▸ **Work task**
Produce an exact copy of the lines from the line containing "Here is an image. Outline" through the last line of the listing below, both ends included, and nothing else.

▸ **Data for the task**

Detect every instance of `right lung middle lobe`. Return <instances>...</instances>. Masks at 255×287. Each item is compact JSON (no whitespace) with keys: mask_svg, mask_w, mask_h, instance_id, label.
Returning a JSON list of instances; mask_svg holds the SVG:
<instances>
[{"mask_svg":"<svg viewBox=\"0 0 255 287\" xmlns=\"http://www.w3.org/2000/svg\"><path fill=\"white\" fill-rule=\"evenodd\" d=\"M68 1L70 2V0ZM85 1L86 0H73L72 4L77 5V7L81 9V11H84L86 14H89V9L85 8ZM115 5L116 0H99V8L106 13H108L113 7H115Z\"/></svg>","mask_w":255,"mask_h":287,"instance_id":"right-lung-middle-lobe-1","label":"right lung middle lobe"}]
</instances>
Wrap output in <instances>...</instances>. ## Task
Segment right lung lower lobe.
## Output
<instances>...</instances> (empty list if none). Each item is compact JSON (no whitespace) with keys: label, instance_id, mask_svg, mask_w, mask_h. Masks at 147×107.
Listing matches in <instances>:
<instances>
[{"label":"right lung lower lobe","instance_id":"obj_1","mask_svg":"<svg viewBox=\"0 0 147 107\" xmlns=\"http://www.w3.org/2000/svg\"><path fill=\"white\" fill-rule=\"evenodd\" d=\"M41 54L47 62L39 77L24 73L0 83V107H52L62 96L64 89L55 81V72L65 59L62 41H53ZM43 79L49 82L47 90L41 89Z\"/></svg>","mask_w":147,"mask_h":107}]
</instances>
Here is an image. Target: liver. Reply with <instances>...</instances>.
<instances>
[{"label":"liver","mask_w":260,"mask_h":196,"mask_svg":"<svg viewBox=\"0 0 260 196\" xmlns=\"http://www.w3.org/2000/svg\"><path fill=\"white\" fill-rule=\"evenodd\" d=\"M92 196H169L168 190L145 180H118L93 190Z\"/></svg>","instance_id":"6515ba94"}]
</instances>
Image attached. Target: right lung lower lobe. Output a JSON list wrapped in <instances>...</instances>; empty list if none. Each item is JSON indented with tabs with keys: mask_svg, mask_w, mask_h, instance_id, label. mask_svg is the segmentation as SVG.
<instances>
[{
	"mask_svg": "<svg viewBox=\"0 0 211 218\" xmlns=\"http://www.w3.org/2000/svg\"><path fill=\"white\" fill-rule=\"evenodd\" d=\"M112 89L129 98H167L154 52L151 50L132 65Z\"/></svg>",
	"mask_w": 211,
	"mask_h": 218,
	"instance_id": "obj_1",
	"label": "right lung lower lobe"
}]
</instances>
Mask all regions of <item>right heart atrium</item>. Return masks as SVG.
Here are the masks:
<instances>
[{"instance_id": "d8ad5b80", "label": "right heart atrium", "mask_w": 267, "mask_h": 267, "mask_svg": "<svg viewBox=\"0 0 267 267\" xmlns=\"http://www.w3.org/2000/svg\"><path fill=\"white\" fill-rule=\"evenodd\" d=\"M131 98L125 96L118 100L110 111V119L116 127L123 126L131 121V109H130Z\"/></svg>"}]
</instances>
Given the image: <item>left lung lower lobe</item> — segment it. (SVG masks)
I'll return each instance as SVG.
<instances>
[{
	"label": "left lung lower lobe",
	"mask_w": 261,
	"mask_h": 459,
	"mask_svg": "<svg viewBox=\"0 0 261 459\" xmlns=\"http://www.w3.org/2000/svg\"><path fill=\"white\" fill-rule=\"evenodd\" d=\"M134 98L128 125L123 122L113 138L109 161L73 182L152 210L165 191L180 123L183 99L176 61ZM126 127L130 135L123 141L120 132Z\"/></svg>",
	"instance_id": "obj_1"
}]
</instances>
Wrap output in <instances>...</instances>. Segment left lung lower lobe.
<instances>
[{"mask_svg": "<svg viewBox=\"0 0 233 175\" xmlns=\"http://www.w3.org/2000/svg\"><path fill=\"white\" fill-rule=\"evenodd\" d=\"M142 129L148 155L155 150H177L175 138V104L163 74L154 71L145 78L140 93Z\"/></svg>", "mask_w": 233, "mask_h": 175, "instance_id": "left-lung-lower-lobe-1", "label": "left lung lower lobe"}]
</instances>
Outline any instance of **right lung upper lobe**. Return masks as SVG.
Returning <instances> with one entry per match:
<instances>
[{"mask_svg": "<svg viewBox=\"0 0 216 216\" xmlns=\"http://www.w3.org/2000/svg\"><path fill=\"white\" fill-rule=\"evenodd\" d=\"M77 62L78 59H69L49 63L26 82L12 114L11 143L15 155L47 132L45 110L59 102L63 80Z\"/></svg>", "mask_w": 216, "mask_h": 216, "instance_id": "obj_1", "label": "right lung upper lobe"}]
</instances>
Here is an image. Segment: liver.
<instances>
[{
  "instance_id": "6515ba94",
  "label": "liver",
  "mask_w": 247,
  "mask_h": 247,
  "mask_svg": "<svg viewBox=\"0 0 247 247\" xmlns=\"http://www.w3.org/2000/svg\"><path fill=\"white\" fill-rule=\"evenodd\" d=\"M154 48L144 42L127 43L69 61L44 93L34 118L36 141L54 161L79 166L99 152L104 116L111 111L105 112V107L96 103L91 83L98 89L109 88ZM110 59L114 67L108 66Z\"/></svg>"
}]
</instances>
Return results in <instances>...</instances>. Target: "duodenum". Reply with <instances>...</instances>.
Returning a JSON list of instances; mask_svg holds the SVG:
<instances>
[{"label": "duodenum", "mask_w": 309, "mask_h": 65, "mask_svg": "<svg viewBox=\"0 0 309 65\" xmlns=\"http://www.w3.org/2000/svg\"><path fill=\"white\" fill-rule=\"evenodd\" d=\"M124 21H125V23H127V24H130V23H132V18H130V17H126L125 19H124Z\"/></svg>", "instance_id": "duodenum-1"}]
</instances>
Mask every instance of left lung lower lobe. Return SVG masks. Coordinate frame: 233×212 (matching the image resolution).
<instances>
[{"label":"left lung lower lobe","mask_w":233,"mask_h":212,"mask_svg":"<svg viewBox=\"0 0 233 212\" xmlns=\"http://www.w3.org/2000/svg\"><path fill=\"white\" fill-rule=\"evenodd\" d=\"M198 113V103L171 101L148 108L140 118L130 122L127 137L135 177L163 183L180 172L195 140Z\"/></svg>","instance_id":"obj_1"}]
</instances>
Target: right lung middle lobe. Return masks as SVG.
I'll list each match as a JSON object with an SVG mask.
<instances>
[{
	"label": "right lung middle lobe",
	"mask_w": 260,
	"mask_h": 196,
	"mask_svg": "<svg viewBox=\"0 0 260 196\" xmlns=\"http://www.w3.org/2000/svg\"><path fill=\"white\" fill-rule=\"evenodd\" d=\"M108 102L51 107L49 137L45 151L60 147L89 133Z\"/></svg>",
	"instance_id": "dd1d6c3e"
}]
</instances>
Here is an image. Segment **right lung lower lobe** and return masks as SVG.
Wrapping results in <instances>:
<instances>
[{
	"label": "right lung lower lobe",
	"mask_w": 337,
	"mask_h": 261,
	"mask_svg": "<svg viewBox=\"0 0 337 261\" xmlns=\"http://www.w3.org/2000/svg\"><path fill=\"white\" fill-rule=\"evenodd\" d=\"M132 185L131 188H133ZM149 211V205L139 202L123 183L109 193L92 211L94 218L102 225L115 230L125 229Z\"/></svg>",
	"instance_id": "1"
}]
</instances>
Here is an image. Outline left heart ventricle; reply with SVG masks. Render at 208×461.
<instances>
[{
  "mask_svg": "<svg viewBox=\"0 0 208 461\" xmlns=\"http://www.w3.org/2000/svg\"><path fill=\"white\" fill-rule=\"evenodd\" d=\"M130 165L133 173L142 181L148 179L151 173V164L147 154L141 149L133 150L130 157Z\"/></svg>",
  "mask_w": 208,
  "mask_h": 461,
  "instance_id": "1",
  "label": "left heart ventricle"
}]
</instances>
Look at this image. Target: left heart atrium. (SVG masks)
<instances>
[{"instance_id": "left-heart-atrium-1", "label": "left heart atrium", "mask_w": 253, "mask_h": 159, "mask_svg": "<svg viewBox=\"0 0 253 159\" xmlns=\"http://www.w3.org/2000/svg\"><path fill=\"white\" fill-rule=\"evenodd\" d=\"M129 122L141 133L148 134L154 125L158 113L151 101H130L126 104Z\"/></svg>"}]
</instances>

▸ **Response to this exercise**
Here is an image. Outline left heart ventricle; reply with SVG masks. Render at 208×461.
<instances>
[{
  "mask_svg": "<svg viewBox=\"0 0 208 461\" xmlns=\"http://www.w3.org/2000/svg\"><path fill=\"white\" fill-rule=\"evenodd\" d=\"M130 165L133 173L142 181L148 179L151 173V164L147 154L141 149L133 150L130 157Z\"/></svg>",
  "mask_w": 208,
  "mask_h": 461,
  "instance_id": "1",
  "label": "left heart ventricle"
}]
</instances>
Look at this image. Target: left heart atrium. (SVG masks)
<instances>
[{"instance_id": "left-heart-atrium-1", "label": "left heart atrium", "mask_w": 253, "mask_h": 159, "mask_svg": "<svg viewBox=\"0 0 253 159\" xmlns=\"http://www.w3.org/2000/svg\"><path fill=\"white\" fill-rule=\"evenodd\" d=\"M129 122L141 133L148 134L154 125L158 113L151 101H130L126 104Z\"/></svg>"}]
</instances>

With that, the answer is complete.